Neely Young: Quips And Quotes
Every so often my column is made up of old saying and quips. Some are from famous people like Ralph Waldo Emerson or Thomas Jefferson. Others I hear from friends and family.
And you, dear readers, send me many of them.
I thank you for that. I’ve been told that many of you use them in your speeches, and some ministers use them in their sermons.
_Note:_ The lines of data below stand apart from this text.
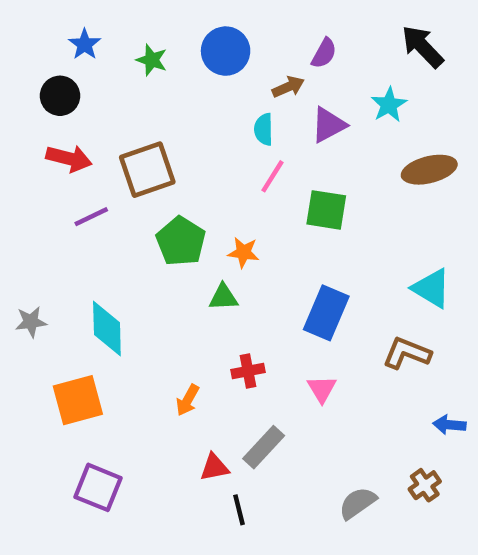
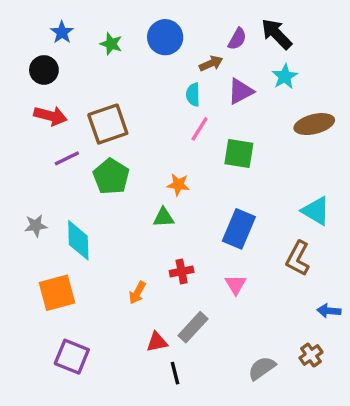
black arrow: (422, 47) -> (277, 34), moved
green pentagon: (181, 241) -> (111, 176), moved
gray star: (31, 322) -> (36, 226), moved
brown L-shape: (407, 353) -> (298, 258), turned -84

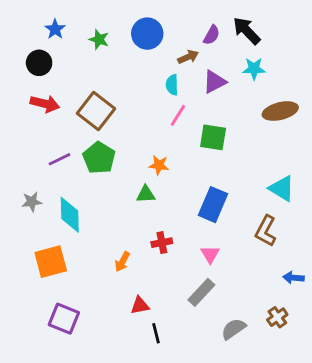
cyan star: (285, 77) -> (254, 69), turned 30
brown square: (108, 124) -> (96, 111), turned -33
purple line: (67, 158) -> (60, 159), moved
gray rectangle: (193, 327) -> (201, 292), moved

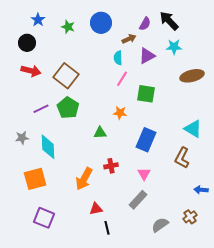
orange star: (159, 165) -> (120, 113), moved
orange arrow: (122, 262) -> (84, 179), size x1.6

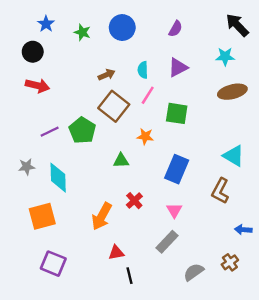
black arrow: (169, 21) -> (237, 25), moved
brown arrow: (129, 39) -> (107, 75), moved
cyan star: (174, 47) -> (225, 57), moved
brown square: (66, 76) -> (114, 106), moved
red cross: (111, 166) -> (134, 201), turned -32

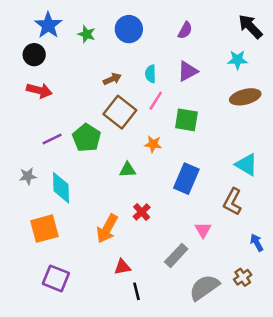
blue star: (46, 24) -> (48, 25), size x1.5
pink triangle: (174, 210) -> (203, 230), moved
blue arrow: (243, 230) -> (257, 243), turned 56
gray semicircle: (194, 272) -> (204, 287), size x1.4

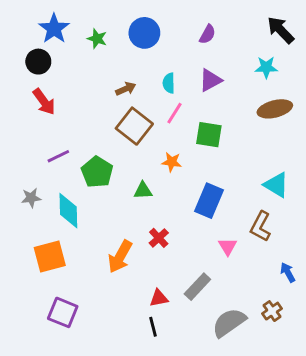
red arrow: (39, 90) -> (44, 102), turned 40
green pentagon: (87, 138) -> (97, 172), moved
pink triangle: (203, 230) -> (228, 247), moved
red triangle: (122, 267) -> (159, 298), moved

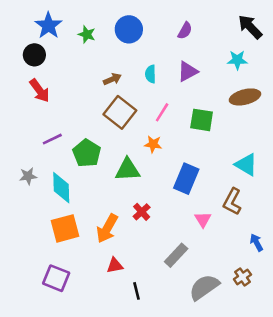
pink line: (175, 113) -> (162, 112), moved
green square: (209, 135) -> (202, 120), moved
green triangle: (143, 191) -> (128, 170), size x1.5
orange square: (50, 257) -> (65, 228), moved
red triangle: (159, 298) -> (115, 265), moved

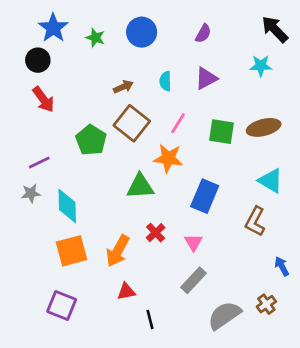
brown ellipse: (245, 97) -> (264, 127), moved
purple line: (52, 139) -> (39, 163), moved
orange star: (153, 144) -> (168, 158), size x1.5
green pentagon: (87, 153) -> (91, 140), moved
pink triangle: (203, 220) -> (193, 242), moved

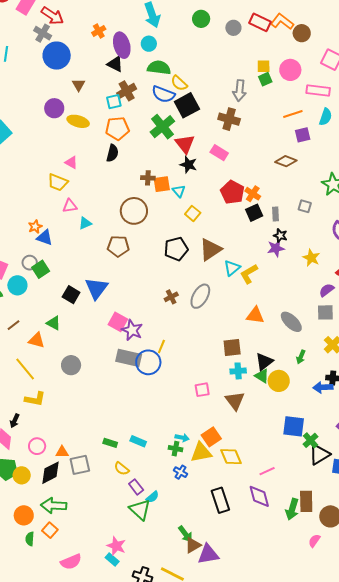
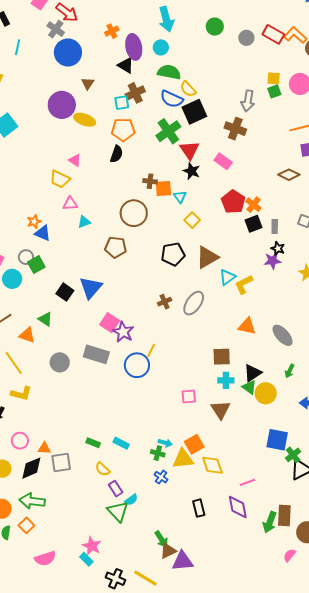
purple circle: (54, 108) -> (62, 105), size x1.4
gray rectangle: (129, 358) -> (96, 354), moved
black rectangle: (220, 500) -> (199, 508), size x0.7

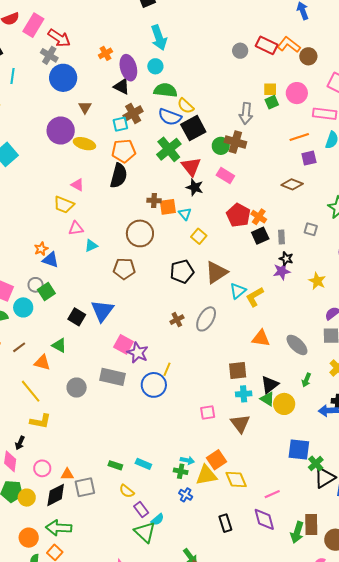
green circle: (215, 27) -> (221, 146), moved
black semicircle: (117, 154) -> (119, 176), size x1.4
They all show a bit of truth, wit and whimsy and should bring a smile to your face.
That just one person saying to me, “You’ve made my day!” makes my day.
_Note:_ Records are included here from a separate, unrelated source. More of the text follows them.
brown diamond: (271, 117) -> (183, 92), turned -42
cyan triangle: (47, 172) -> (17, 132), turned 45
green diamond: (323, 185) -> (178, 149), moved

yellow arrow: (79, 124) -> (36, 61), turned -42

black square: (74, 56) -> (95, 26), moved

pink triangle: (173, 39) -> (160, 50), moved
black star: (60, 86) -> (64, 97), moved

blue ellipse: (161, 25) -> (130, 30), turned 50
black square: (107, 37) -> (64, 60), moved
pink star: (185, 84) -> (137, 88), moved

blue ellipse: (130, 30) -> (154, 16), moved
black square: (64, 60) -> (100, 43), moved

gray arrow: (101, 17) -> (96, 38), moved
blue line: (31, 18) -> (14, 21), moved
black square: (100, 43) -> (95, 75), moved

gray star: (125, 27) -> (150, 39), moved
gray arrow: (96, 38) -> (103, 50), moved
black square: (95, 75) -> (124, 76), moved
That having a child fall asleep in your arms is one of the most peaceful feelings in the world.
That I can pray for someone when I don’t have the strength to help him in some other way.
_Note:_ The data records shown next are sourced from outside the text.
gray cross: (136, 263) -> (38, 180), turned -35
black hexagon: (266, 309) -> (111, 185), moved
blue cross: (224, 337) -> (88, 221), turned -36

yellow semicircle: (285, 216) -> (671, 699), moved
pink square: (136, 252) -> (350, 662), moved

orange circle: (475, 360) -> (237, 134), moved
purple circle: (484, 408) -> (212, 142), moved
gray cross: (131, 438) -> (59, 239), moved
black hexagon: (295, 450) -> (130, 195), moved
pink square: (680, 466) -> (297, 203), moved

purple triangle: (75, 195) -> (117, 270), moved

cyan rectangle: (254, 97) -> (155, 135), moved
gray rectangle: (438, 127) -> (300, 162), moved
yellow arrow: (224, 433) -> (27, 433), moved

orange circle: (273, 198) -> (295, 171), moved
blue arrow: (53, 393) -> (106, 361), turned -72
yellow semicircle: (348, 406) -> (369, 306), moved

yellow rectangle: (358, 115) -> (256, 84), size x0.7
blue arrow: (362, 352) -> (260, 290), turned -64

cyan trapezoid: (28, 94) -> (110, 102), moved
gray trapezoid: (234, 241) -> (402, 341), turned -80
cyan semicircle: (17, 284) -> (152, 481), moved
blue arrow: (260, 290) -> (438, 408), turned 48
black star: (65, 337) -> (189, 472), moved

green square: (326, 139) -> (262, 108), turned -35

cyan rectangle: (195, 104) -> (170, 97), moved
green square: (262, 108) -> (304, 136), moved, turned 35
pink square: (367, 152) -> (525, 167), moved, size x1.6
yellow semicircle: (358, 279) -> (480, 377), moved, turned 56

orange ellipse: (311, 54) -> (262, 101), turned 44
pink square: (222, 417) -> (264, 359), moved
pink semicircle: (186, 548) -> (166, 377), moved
I’ve learned that sometimes all a person needs is a hand to hold and a heart to understand.
That life is like a roll of toilet paper: the closer it gets to the end, the faster it goes.
I’ve learned that we should be glad God doesn’t give us everything we ask for.
I’ve learned that to ignore the facts does not change the facts.
I’ve learned that love, not time, heals all wounds.
I’ve learned that when your newly born grandchild holds your little finger in his little fist, that you’re hooked for life.
That everyone wants to live on top of the mountain, but all the happiness and growth occur while climbing it.
That the less time I have to work with, the more I get things done.
The above was sent to me by Becky Blalock and was written by the late 60 Minutes commentator Andy Rooney.
And here is some Presidential wisdom, taken from Decalogue of Canons for Observa-tions in Practical Life by President Thomas Jefferson.
Never put off till tomorrow what you can do today.
Never trouble another for what you can do yourself.
Never spend money before you have it.
Never buy what you do not want because it is cheap, it will be dear to you.
Pride costs us more than hunger, thirst and cold.
We never repent of having eaten too little.
Nothing is troublesome that we do willingly.
How much pain has caused us the evils which never happen?
Take things always by the smooth handle.
When angry, count [to] ten, before you speak; if very angry, a hundred.
The following “I’ve learned” truisms come from a 1967 book by Jo Petty called Wings of Silver owned by Annie Young Wilson, my wife’s late grandmother.
The flower that follows the sun does so even on cloudy days.
Activity and sadness are incompatible.
I’ve learned that a cheerful friend is like a sunny day.
That whosoever shall compel you to go a mile, go with him two.
That man looks on the outward appearance, but God looks on the heart.
That talent knows what to do; tact knows when and how to do it.
I’ve learned that the virtue lies in the struggle, not in the prize.
From the old oracle Ralph Waldo Emerson: All things have two handles; beware of the wrong one.
And, of course, more of my favorite bloopers from church bulletins, courtesy of those wonderful church ladies with keyboards:
“The sermon this morning: ‘Jesus walks on water.’ The sermon tonight: ‘Searching for Jesus.’”
“Don’t let worry kill you – let the church help.”
“A bean supper will be held on Tuesday evening, followed by special music.”
“Please place your donation in the envelopes along with the deceased person you want remembered.”
And, finally, repeating an old Georgia favorite:
In Augusta they ask, “Who were your parents?”
In Atlanta they ask, “What do you do?”
In Savannah they ask, “Will you have a drink?”